Le 18 octobre 2012, La Cour de justice de l’Union européenne s’est prononcée sur une question préjudicielle posée par la Court of Appeal (England & Wales) (Civil Division) dans une affaire connue sous le nom de « Football Dataco ». La question concernait l’application de la directive 96/9/CE instituant la protection spécifique reconnue aux producteurs de bases de données. Ces derniers bénéficient en effet d’un droit de propriété intellectuelle spécifique, dit sui generis, protégeant leurs investissements dans leur base de données contre les extractions de contenu de nature quantitativement et qualitativement substantiel. Or, la Société Football Dataco, est productrice d’une base de données accessible en ligne concernant le championnat de football anglais dénommée «Football Live». Le 23 avril 2010, Football Dataco e.a., affirmant que les informations contenues dans la base Sport Live Data étaient extraites de Football live, a demandé à la société Sportradar, devant la High Court of Justice (England & Wales) (Royaume-Uni), réparation pour les dommages découlant d’une violation du droit sui generis dont elles disposaient sur la base de données Football Live.

 La question préjudicielle posée, qu’il nous faut simplifier, concernait d’abord les notions, propres à la directive, d’ « extraction » et de « réutilisation » des données de la base.  Il était demandé à la Cour de qualifier le fait pour une société d’envoyer, à la demande d’un internaute, les données sur la machine de ce dernier. Sur ce premier point la Cour estime sans grande surprise que la mise à disposition de données sur internet constitue bien une « réutilisation » des données par la société qui aura auparavant extrait et hébergé sur son site lesdites données. Il y a donc bien une potentielle violation du droit du producteur dans la mise en place d’une telle pratique.

La Cour en profite  pour réaffirmer que cette notion doit « être comprise dans un sens large, comme visant tout acte, non autorisé par le fabricant de la base de données protégée par ce droit sui generis, qui consiste à diffuser au public tout ou partie du contenu de celle-ci »  et de s’en référer au célèbre  arrêt du 9 novembre 2004, The British Horseracing Board e.a. ( C‑203/02, Rec. p.

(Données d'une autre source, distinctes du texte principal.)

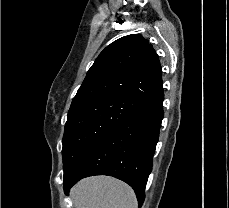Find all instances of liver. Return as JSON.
Listing matches in <instances>:
<instances>
[{
	"label": "liver",
	"mask_w": 229,
	"mask_h": 208,
	"mask_svg": "<svg viewBox=\"0 0 229 208\" xmlns=\"http://www.w3.org/2000/svg\"><path fill=\"white\" fill-rule=\"evenodd\" d=\"M71 196L75 208H138L132 188L109 176L81 180L72 188Z\"/></svg>",
	"instance_id": "obj_1"
}]
</instances>
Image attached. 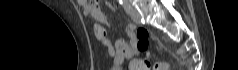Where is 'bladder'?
Listing matches in <instances>:
<instances>
[{"mask_svg":"<svg viewBox=\"0 0 238 70\" xmlns=\"http://www.w3.org/2000/svg\"><path fill=\"white\" fill-rule=\"evenodd\" d=\"M111 70H123L121 67H113Z\"/></svg>","mask_w":238,"mask_h":70,"instance_id":"1","label":"bladder"}]
</instances>
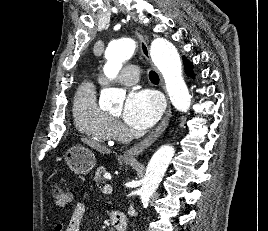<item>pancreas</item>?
Wrapping results in <instances>:
<instances>
[{"label": "pancreas", "mask_w": 268, "mask_h": 231, "mask_svg": "<svg viewBox=\"0 0 268 231\" xmlns=\"http://www.w3.org/2000/svg\"><path fill=\"white\" fill-rule=\"evenodd\" d=\"M105 172L104 167H98L95 171V177L94 180L96 181L97 185L104 184V178L102 176V173Z\"/></svg>", "instance_id": "obj_1"}]
</instances>
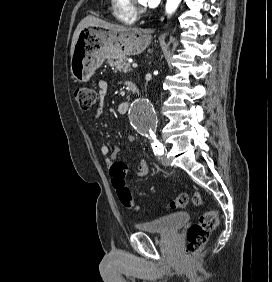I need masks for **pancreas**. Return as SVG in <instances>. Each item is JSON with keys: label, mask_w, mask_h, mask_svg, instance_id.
<instances>
[{"label": "pancreas", "mask_w": 272, "mask_h": 282, "mask_svg": "<svg viewBox=\"0 0 272 282\" xmlns=\"http://www.w3.org/2000/svg\"><path fill=\"white\" fill-rule=\"evenodd\" d=\"M108 64L113 69H115V71L125 72V73L131 71L130 63L127 61V58H121V59H118L116 61L109 60Z\"/></svg>", "instance_id": "obj_1"}]
</instances>
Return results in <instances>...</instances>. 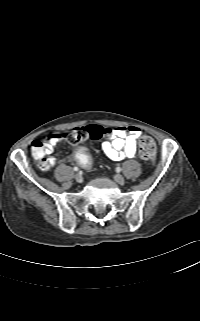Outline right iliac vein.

I-10415, points 45, 46, 51 et 67).

La deuxième difficulté d’application soumise à la sagacité de la Cour concernait la détermination du lieu où l’acte de réutilisation était effectivement réalisé et l’application du droit local en matière de protection des base de données. En effet, ici, la réutilisation des données avait lieu au travers des clients de SPORTRADAR, des sociétés tiers exploitantes de sites de paris sportifs en ligne hébergés en-dehors du territoire anglais. Exprimé plus simplement, on demandait à la Cour de se prononcer sur les conséquences, en matière de droit sui generis des bases de données, du caractère transfrontalier des sites internet. Car si la mise à disposition sur un site web vaut réutilisation, alors le simple fait de pouvoir accéder au site permettrait de conclure à l’application du droit anglais en la matière, ce qui serait exagéré.

La Cour rappelle donc un mécanisme bien connu permettant de juguler ce risque qui conduirait tous les sites internet du monde à devoir respecter toutes les réglementations locales de chaque pays à partir desquels ils sont accessibles: « La localisation d’un acte de réutilisation sur le territoire de l’État membre vers lequel les données concernées sont envoyées dépend de l’existence d’indices permettant de conclure que cet acte révèle l’intention de son auteur de cibler les personnes situées sur ce territoire (voir, par analogie, arrêts précités Pammer et Hotel Alpendorf, points 75, 76, 80 et 92; L’Oréal e.a., point 65, ainsi que Donner, points 27 à 29)« .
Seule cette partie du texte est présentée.